In January 2024, the FDA approved erdafitinib for adults with locally advanced or metastatic urothelial carcinoma with susceptible FGFR3 genetic alterations, as determined by an FDA-approved companion diagnostic test, whose disease has progressed on or after at least one line of prior systemic therapy. This approval amends the indication previously granted under accelerated approval for people with metastatic urothelial carcinoma with susceptible FGFR3 or FGFR2 alterations after prior platinum-containing chemotherapy. Efficacy was evaluated in Study BLC3001 Cohort 1, a randomized, open-label trial of 266 participants with metastatic urothelial carcinoma harboring selected FGFR3 alterations who had received 1–2 prior systemic treatments, including a PD-1 or PD-L1 inhibitor. Participants were randomized 1:1 to receive erdafitinib or investigator's choice of chemotherapy (docetaxel or vinflunine). Randomization was stratified by region, performance status, and presence of visceral or bone metastases. FGFR3 alterations were identified from tumor tissue in a central laboratory by the therascreen FGFR RGQ RT-PCR kit (Qiagen) in 75% of participants, while the remainder were identified by local next generation sequencing assays.
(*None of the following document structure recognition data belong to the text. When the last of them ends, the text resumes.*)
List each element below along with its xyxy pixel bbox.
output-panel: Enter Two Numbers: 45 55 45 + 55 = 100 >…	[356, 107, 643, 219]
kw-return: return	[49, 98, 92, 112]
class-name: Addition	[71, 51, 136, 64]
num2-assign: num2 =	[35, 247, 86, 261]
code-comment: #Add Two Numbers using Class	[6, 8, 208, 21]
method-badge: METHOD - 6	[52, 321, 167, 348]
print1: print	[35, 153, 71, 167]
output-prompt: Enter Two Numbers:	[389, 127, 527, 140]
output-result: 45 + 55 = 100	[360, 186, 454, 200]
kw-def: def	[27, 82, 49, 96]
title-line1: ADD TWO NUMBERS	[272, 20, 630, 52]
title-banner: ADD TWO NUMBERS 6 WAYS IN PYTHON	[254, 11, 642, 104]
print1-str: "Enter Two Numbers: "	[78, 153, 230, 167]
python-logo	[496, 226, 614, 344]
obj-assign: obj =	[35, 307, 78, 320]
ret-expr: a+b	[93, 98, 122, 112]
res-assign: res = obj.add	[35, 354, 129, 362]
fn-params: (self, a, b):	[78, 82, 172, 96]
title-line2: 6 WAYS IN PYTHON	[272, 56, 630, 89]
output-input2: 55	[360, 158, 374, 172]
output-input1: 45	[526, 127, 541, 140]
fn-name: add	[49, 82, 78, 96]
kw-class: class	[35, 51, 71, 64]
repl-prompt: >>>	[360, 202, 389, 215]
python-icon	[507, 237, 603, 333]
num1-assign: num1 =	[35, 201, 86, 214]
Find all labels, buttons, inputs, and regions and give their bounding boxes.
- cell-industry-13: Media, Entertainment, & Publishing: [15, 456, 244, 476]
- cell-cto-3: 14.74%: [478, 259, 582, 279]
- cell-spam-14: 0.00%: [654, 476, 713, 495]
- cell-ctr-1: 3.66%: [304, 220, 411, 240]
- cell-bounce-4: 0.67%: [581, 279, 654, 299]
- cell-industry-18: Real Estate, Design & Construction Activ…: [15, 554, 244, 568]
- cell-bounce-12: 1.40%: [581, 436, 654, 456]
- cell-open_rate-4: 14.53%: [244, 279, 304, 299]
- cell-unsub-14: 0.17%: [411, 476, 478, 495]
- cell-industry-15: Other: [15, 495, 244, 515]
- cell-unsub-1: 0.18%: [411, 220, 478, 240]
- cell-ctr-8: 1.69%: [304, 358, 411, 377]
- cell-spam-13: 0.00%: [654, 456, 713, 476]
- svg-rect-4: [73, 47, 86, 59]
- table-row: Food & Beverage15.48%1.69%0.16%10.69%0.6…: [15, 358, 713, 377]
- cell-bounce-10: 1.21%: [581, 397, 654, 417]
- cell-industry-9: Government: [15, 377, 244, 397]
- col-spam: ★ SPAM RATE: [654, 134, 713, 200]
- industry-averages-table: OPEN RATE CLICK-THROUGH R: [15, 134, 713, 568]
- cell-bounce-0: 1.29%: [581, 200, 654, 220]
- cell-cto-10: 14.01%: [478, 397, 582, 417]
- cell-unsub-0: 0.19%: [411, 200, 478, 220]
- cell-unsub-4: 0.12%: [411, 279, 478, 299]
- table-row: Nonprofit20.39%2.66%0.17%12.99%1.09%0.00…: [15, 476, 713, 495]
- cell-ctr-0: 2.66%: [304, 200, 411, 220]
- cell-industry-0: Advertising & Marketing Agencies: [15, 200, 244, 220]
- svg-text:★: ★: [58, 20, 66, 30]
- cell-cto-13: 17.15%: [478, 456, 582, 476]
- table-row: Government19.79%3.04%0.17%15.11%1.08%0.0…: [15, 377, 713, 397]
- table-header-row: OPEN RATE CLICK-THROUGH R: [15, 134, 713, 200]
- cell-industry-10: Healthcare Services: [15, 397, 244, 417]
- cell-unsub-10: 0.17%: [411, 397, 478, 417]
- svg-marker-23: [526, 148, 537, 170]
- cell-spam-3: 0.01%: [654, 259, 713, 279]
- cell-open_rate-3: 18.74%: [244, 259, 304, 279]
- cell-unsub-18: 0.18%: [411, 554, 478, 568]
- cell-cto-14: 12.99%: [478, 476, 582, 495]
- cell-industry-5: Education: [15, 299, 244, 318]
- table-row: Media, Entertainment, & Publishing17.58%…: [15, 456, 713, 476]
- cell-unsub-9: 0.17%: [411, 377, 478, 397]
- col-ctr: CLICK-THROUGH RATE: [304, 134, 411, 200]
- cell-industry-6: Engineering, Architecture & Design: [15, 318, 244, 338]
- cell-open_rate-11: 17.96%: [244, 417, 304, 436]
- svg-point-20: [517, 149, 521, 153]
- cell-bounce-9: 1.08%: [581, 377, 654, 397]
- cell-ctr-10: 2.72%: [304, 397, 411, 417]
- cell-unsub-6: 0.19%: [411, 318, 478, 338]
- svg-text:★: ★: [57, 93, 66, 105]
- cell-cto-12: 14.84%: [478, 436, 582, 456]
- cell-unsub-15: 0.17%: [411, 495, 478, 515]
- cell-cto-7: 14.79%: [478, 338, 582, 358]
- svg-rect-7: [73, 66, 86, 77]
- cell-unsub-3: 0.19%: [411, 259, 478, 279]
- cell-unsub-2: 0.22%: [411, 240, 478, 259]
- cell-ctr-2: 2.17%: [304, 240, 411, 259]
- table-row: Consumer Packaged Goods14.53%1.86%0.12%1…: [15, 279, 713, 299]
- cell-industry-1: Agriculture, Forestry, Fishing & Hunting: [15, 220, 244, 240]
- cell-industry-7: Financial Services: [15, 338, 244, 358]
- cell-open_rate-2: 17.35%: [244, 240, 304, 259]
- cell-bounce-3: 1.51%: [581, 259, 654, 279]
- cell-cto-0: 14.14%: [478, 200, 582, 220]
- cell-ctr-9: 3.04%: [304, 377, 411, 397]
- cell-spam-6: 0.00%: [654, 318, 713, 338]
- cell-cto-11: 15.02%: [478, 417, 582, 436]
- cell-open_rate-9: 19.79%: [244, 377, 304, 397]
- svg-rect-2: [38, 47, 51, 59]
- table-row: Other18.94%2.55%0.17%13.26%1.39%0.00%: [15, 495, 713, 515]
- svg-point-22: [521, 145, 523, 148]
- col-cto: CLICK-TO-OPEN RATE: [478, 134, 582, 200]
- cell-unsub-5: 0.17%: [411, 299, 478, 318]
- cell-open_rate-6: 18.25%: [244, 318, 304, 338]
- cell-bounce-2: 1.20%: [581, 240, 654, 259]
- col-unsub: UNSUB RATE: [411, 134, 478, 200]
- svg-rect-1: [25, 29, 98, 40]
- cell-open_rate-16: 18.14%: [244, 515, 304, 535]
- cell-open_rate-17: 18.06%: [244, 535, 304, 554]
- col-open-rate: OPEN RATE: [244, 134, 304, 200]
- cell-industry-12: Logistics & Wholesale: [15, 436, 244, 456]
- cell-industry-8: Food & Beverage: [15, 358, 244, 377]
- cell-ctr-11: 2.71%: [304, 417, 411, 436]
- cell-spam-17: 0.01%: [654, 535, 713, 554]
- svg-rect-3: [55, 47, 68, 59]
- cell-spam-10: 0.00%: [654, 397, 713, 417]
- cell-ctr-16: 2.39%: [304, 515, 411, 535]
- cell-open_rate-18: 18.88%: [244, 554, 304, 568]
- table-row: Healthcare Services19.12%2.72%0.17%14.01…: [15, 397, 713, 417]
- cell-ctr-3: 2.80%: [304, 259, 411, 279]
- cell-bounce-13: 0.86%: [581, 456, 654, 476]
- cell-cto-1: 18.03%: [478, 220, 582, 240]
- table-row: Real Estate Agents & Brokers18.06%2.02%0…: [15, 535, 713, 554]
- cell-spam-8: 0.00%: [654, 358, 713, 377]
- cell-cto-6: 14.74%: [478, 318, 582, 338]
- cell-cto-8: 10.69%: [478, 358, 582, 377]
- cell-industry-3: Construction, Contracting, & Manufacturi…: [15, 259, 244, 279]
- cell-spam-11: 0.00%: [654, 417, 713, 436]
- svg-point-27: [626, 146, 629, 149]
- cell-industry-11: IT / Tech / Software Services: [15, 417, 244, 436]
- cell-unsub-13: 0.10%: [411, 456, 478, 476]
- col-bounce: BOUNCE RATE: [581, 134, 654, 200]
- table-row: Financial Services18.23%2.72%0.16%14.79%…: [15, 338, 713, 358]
People have started to take Erdafitinib that do not have cancer because it is a inhibitor for fgfr3, they are doing this to try grow taller as it can increase height in children with FGFR3-related growth disorders, with clinical trials showing annualized height velocity gains of 1.5–3 cm/year. many of the people get side effects like include increased phosphate level, mouth sores, feeling tired, change in kidney function, diarrhea, dry mouth, nails separating from the bed or poor formation of the nail, change in liver function, low salt (sodium) levels, decreased appetite, change in sense of taste, low red blood cells (anemia), dry skin, dry eyes and hair loss. Other side effects include redness, swelling, peeling or tenderness on the hands or feet (hand foot syndrome), constipation, stomach pain, nausea and muscle pain. as a counter to the side effects many people that are doing this take it for 21 days then take a brake to try reduce the side effects. This dose not work and will result in a lot of side effects that can not be avoided and they may not get any height gains.

== Society and culture ==
=== Legal status ===
In March 2018, erdafitinib was granted breakthrough therapy designation by the FDA for treatment of urothelial cancer.

In June 2024, the Committee for Medicinal Products for Human Use of the European Medicines Agency adopted a positive opinion, recommending the granting of a marketing authorization for the medicinal product Balversa, intended for the treatment of urothelial carcinoma harbouring susceptible FGFR3 genetic alterations. The applicant for this medicinal product is Janssen-Cilag International N.V. Erdafitinib was approved for medical use in the European Union in August 2024.

== Research ==
Researchers have investigated erdafitinib for safety and efficacy in treatment of bile duct cancer, gastric cancer, non-small cell lung cancer, and esophageal cancer.